Clonal evolution and clonal dominance will be important considerations in precision medicine as an increasing repertoire of mutations becomes “actionable.” However, it is necessary to discriminate between the importance of subclonality with regard to precision medicine and prognostication.
A mutation that is associated with an inferior outcome but is present only in a subclone may still maintain its prognostic value. This is because investigators often do not discriminate between clonal and subclonal events when identifying associations with prognosis. In addition, adverse mutations residing within a subclone are likely to be associated with inferior outcome because of their role in therapeutic resistance and/or increased clonal fitness, which are functions that can facilitate clonal expansion and disease progression regardless of the initial size of the subclone within the total tumor cell pool.

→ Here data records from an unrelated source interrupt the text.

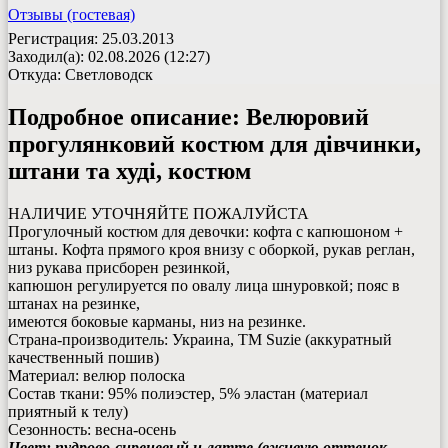
Отзывы (гостевая)
Регистрация: 25.03.2013
Заходил(а): 02.08.2026 (12:27)
Откуда: Светловодск
Подробное описание:
Велюровий
прогулянковий костюм для дівчинки,
штани та худі, костюм
НАЛИЧИЕ УТОЧНЯЙТЕ ПОЖАЛУЙСТА
Прогулочный костюм для девочки: кофта с капюшоном +
штаны. Кофта прямого кроя внизу с оборкой, рукав реглан,
низ рукава присборен резинкой,
капюшон регулируется по овалу лица шнуровкой; пояс в
штанах на резинке,
имеются боковые карманы, низ на резинке.
Страна-производитель: Украина, ТМ Suzie (аккуратный
качественный пошив)
Материал: велюр полоска
Состав ткани: 95% полиэстер, 5% эластан (материал
приятный к телу)
Сезонность: весна-осень
Цвет: пудрово-сиреневый и латте (вживую оттенок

Accurate assessment of the clonal representation of mutations will require a method for estimating the total tumor content of samples that are submitted for sequencing, so the variant allele frequency can be normalized to the estimated fraction of tumor cells present within the sample. This can be achieved by pathology review of sections prior to DNA extraction, but this approach is cumbersome and therefore unlikely to become standard practice. New approaches are therefore required for automated tumor content assessment, but, until the time that such technology is available, variant allele frequencies should nonetheless be reported and used in the interpretation of sequencing results. Furthermore, the credential of “early driver mutations” should be used to prioritize therapeutic targets for drug development and “actionable” mutations for clinical decision-making. ■
Disclosure: Dr. Green reported no potential conflicts of interest.
Dr. Green is Associate Professor at Eppley Institute for Research in Cancer and Allied Diseases at the University of Nebraska Medical Center in Omaha.
Disclaimer: This commentary represents the views of the author and may not necessarily reflect the views of ASCO.